Les Limites de la Pensée Profonde
La pensée humaine s’est forgée dans des ouvrages longs et souvent ennuyeux que peu de gens ont lus. Par exemple, « De la démocratie en Amérique » fait 300 pages, « Critique de la raison pure » 850 pages, « L’orientalisme » 600 pages, et Karl Marx est mort avant de finir les 2300 pages du « Capital ». Heureusement, des émissions plus accessibles ont tenté de vulgariser ces œuvres.
Il existe cependant des contre-exemples, comme « Du contrat social » et « L’éthique » de Spinoza qui ne dépassent pas 150 pages, ou « La dialectique éristique » qui en fait moins de 100. Néanmoins, il est constant qu’une pensée mesurée, réfléchie et approfondie ne peut se condenser en quelques lignes.
L’Incapacité à Débattre sur les Réseaux Sociaux
Un résumé ou des extraits de Rousseau ne provoqueront jamais de débats sans fin sur LinkedIn ou sur d’autres réseaux sociaux. La faute en revient à une capacité d’attention courte et à la volonté de piquer au vif le lecteur, de parler plus à son ego qu’à sa pensée profonde.
Le Problème des Débats Binaires
Nous le voyons tous les jours : les publications qui performent le plus sont celles qui engagent des débats binaires, pour ou contre, et des storytelling basés sur l’émotion, rien qui ne permette de poser une pensée complexe. Une opinion n’est pas binaire, elle doit être mesurée. Pourtant, les individus veulent entrer dans des cases claires et ceux qui se disent réfractaires se positionnent eux-mêmes dans une case.
Les Médias et la Polarisation des Opinions
Un média ultra-personnalisé a fait de ce clivage sa spécialité. Sous prétexte de « donner la parole à tout le monde », il met en face des “bons clients” qui se balancent leurs avis à la figure, puis publie les bons mots sur les réseaux sociaux pour créer de l’engagement. Mais ces avis et ces engagements ne sont pas des débats, encore moins des pensées. Le débat n’existe pas entre des opinions totalement opposées.
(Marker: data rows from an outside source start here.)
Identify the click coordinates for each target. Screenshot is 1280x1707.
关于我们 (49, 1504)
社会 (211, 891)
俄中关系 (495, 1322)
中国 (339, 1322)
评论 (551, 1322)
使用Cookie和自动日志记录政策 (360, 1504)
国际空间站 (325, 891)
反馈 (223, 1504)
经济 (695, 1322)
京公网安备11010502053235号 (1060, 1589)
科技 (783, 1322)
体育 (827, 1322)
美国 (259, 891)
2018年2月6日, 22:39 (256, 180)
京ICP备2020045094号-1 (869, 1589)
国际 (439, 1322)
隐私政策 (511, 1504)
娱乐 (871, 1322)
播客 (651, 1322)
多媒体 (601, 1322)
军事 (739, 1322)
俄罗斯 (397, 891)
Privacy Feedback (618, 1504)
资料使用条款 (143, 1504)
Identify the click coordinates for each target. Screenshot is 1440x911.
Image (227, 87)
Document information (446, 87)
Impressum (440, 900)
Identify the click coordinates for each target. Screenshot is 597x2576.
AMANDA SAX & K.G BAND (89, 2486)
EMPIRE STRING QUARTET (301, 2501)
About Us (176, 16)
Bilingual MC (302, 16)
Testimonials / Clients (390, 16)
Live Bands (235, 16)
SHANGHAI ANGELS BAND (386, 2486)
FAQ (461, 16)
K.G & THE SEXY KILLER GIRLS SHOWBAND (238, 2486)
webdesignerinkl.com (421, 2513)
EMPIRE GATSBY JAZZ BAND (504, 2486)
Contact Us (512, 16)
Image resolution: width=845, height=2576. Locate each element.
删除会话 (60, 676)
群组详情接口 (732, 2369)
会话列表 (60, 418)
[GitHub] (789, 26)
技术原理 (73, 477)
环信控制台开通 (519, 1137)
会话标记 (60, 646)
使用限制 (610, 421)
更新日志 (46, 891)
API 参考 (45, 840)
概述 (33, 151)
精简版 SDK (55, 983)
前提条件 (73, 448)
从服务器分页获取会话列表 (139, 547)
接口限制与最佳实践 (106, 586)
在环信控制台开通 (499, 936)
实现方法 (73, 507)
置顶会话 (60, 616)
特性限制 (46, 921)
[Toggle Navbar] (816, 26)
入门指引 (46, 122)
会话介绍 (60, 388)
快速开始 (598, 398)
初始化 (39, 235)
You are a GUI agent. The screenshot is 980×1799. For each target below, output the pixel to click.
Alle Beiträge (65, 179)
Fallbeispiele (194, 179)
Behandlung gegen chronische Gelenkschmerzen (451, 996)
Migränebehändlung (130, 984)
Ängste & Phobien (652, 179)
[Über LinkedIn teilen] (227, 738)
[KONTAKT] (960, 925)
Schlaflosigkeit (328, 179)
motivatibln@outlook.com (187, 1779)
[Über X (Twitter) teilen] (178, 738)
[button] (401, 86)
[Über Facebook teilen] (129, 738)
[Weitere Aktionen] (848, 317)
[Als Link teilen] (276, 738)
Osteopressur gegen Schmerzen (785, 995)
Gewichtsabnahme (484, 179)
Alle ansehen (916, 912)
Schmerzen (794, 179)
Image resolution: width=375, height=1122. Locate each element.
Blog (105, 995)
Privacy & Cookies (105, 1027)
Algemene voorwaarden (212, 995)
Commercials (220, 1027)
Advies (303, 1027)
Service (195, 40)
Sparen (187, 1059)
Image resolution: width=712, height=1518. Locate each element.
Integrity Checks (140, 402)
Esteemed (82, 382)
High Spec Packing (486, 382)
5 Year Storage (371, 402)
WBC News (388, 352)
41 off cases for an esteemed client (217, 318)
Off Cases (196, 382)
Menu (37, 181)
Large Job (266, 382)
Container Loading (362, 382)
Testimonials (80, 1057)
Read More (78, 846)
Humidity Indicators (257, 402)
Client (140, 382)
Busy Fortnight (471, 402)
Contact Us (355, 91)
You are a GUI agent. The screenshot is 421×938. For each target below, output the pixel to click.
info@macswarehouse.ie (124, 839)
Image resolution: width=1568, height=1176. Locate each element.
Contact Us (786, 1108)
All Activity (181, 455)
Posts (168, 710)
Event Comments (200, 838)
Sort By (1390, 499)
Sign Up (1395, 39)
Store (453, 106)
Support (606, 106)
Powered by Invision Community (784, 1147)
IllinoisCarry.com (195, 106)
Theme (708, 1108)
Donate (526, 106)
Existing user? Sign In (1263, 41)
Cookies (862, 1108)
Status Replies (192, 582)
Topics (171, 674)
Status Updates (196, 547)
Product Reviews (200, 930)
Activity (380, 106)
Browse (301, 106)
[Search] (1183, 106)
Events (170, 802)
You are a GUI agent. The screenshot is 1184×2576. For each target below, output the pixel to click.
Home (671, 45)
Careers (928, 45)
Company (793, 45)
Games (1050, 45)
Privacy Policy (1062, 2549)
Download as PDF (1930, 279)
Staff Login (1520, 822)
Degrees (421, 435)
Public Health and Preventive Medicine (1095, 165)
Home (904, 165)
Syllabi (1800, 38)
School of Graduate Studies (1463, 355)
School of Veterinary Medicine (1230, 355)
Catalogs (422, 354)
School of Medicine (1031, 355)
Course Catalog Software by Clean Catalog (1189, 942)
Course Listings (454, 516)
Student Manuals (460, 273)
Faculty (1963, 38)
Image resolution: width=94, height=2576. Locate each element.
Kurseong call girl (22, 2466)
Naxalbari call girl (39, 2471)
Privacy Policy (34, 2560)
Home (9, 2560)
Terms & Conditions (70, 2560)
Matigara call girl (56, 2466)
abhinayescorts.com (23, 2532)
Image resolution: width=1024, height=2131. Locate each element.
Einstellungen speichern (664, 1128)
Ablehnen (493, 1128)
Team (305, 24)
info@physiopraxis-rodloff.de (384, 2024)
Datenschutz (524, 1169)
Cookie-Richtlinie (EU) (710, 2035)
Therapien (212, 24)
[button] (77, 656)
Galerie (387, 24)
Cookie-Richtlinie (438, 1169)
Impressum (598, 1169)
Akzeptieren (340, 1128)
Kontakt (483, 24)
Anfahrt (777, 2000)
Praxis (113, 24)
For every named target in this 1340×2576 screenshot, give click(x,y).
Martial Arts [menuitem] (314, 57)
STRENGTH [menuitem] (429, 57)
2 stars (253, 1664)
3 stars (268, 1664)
Chacun campe sur ce qui le différencie le plus de l’autre, jouant sur l’effet de contraste.
La Nuance dans le Débat
Le débat n’existe que dans la nuance. Personne n’est purement écologiste, féministe ou de droite. Chacun a son propre imaginaire autour de ces mots. Certains se considèrent écologistes parce qu’ils trient leurs déchets, d’autres parce qu’ils luttent pour la décroissance. Certains préfèrent s’éloigner de la société pour vivre dans la nature. Qui a raison ? Aucun. Tous.
Les Conséquences de la Polarisation
La polarisation des opinions tue le débat. Ceux qui partagent le même combat ne débattent pas entre eux, préférant attaquer frontalement « l’autre camp ». Aucun écologiste ne dénonce les fintechs utilisant des crédits carbones factices, mais tout le monde tombe sur une banque ou un ministre parce que c’est un bon méchant.
Vers une Pensée Plus Nuancée
Et moi dans tout ça ? Je ne suis pas la personne la plus clivante. J’utilise aussi des accroches un peu provocantes pour attirer des likes, mais j’essaye d’affiner ma pensée avec le temps et de me nourrir des opinions des autres. J’ai cru à la méritocratie, j’ai pensé que les quotas de femmes ne servaient à rien, j’ai même pensé que le réchauffement climatique était un hoax (merci Allègre). Mais chaque jour, ici et dans mon métier, j’essaye d’apporter de la granularité aux opinions et aux idées. Je ne sais pas si les résultats sont là, mais cela me permet d’être aligné avec mes convictions.